IG futures indicate the FTSE 100 index is to open 22.78 points higher at 6,768.30. The blue-chip index closed down 8.59 points, or 0.1%, at 6,745.52 on Wednesday.
President-elect Joe Biden on Thursday will unveil his plan to revive the US economy, as evidence mounts that its recovery from the coronavirus pandemic is flagging despite trillions of dollars in government spending.
With his fellow Democrats narrowly controlling both houses of Congress, Biden appears to have a good shot at passing a third massive rescue package that could include everything from another round of stimulus payments to tax hikes on the rich to an increase in the minimum wage.
"We need more direct relief flowing to families [and] small businesses, including finishing the job of getting people the USD2,000 in relief," Biden said last week, referring to the last package that provided payments of USD600 in direct payments.
The funds could help spark a recovery that appears to be buckling under the weight of the nationwide surge in Covid-19 cases.
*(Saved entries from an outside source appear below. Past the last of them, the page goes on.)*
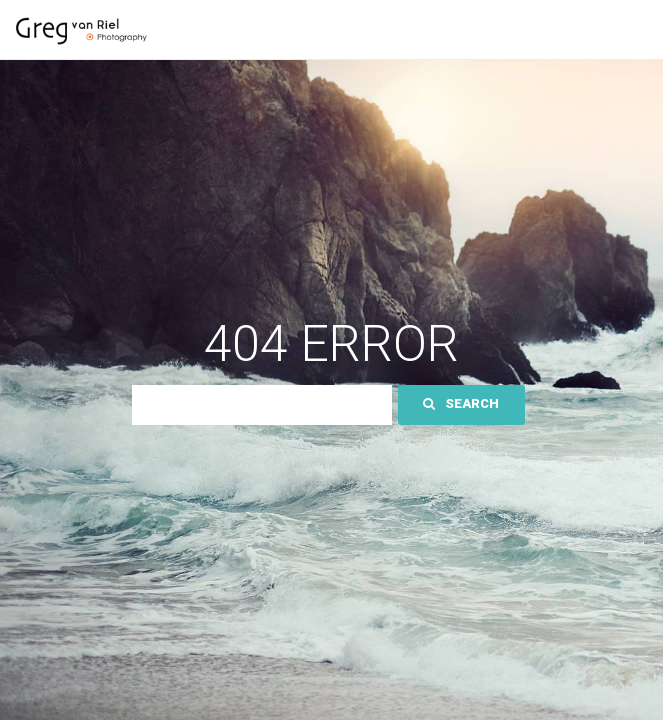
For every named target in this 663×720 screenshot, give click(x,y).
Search (461, 403)
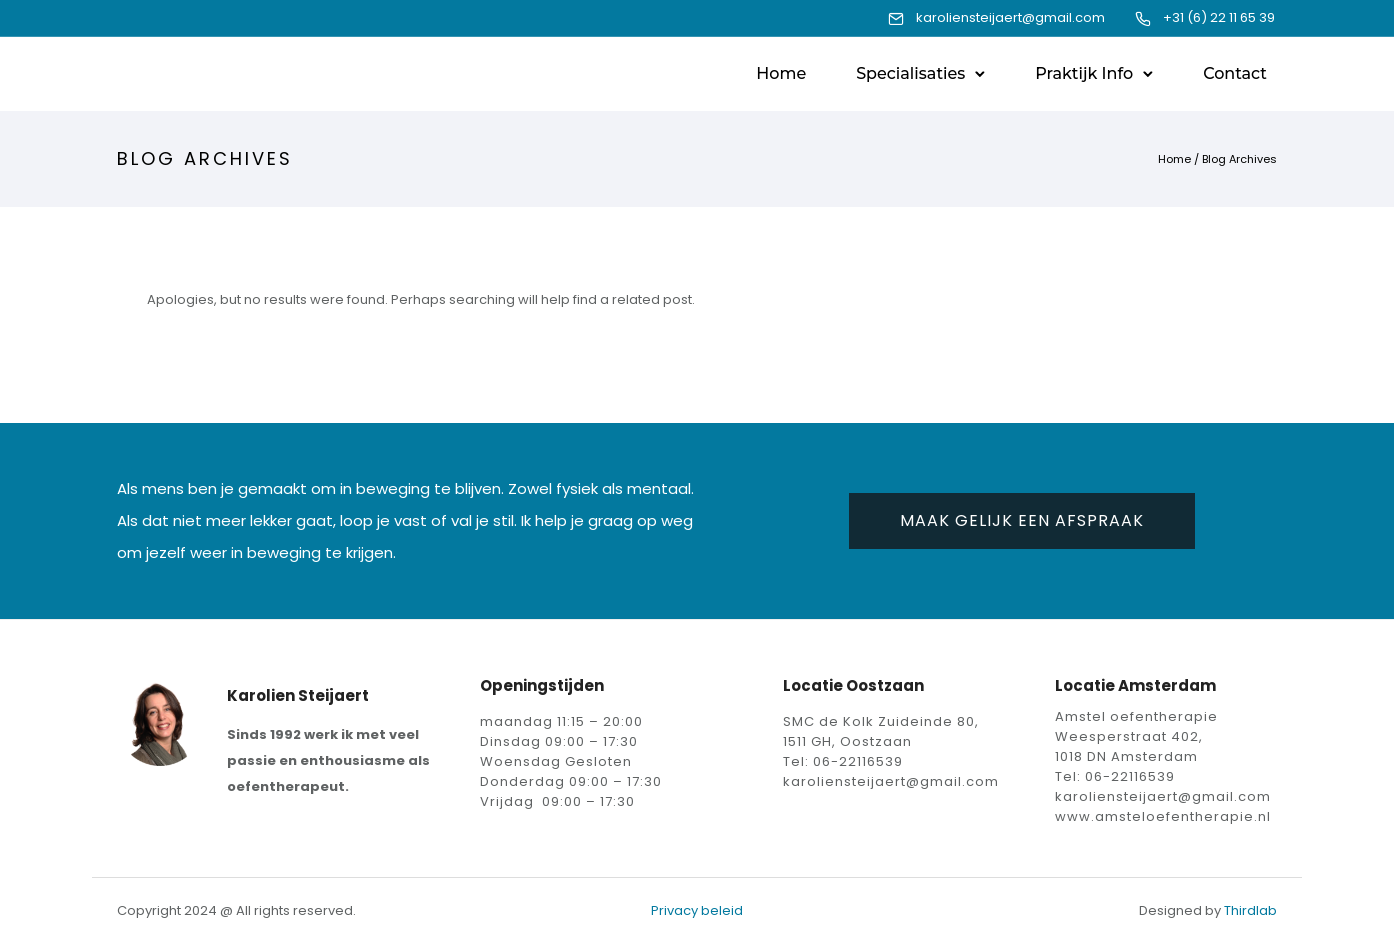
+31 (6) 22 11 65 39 (1219, 17)
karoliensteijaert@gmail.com (1010, 17)
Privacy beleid (697, 910)
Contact (1235, 73)
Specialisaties (910, 73)
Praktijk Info (1084, 73)
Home (781, 73)
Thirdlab (1250, 910)
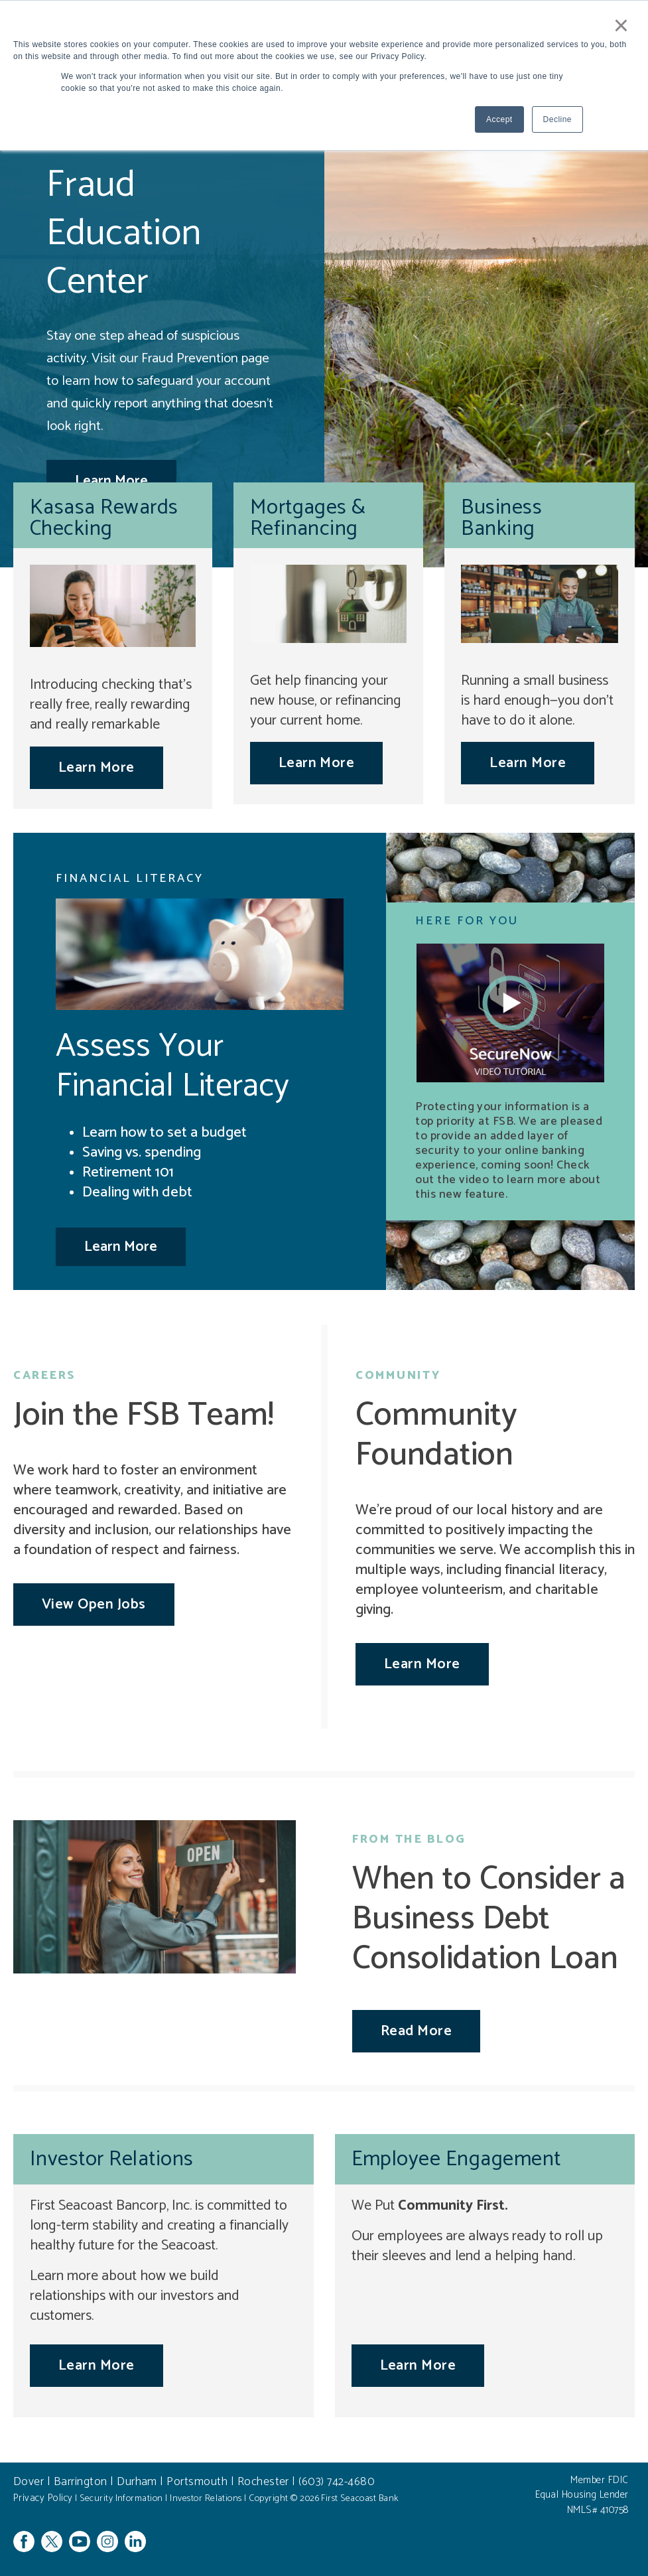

"Stocks continue to rise as the compelling picture for the US economic recovery will continue to benefit from US government fiscal support," said Axi's Stephen Innes.
Meanwhile, Donald Trump became the first US president in history to be impeached twice when the House of Representatives voted Wednesday to charge him with inciting last week's mob attack on Congress.
The Senate will not hold a trial before January 20, when Biden assumes the presidency, meaning the real estate tycoon will escape the risk of being forced to leave early.
Powerful Republican Senate leader Mitch McConnell has made clear there is no time before Trump's January 20 exit to hold an impeachment trial, given that the Senate is in recess until January 19. However, he said Wednesday that he was open to the possibility of voting to convict Trump in a trial, which could still be held after Biden takes over.
In the US on Wednesday, Wall Street ended mostly higher, with the Dow Jones Industrial Average flat, S&P 500 up 0.2% and Nasdaq Composite up 0.4%.
The pound was quoted at USD1.3631 on Thursday morning, flat from USD1.3629 at the London equities close Wednesday.
The euro was priced USD1.2152, lower from USD1.2158. Against the yen, the dollar was trading at JPY104.05, up from JPY103.92.
Brent oil was quoted at USD55.95 a barrel Thursday morning, down from USD56.21 a barrel at the London equities close Wednesday. Gold was quoted at USD1,841.26 an ounce, down from USD1,857.59.
The Japanese Nikkei 225 index closed up 0.9%. In China, the Shanghai Composite is down 0.6%, while the Hang Seng index in Hong Kong is up 0.6%.
China's trade surplus with the US widened last year despite a partial trade deal requiring Beijing to boost purchases, official figures showed.
China's customs administration data showed the surplus climbed 7.1% to USD316.9 billion, with outbound shipments boosted by sales of electronics goods and protective gear. Although the world's second-largest economy sufered a record contraction in the first quarter of last year as the coronavirus brought activity to a halt, it soon recovered as lockdowns in the country were eased and medical exports soared.
For the whole of 2020, China's exports rose 3.6%, although imports shrank 1.1%.
The UK corporate calendar for Thursday has trading statements from grocer Tesco, home furnishings retailer Dunelm, housebuilder Taylor Wimpey and Premier Inn owner Whitbread.
In Thursday's economic calendar are Irish inflation at 1100 GMT and minutes from the European Central Bank's last meeting at 1230 GMT. US continuing jobless claims are due at 1330 GMT, and US Federal Reserve Chair Jerome Powell speaks at 1730 GMT.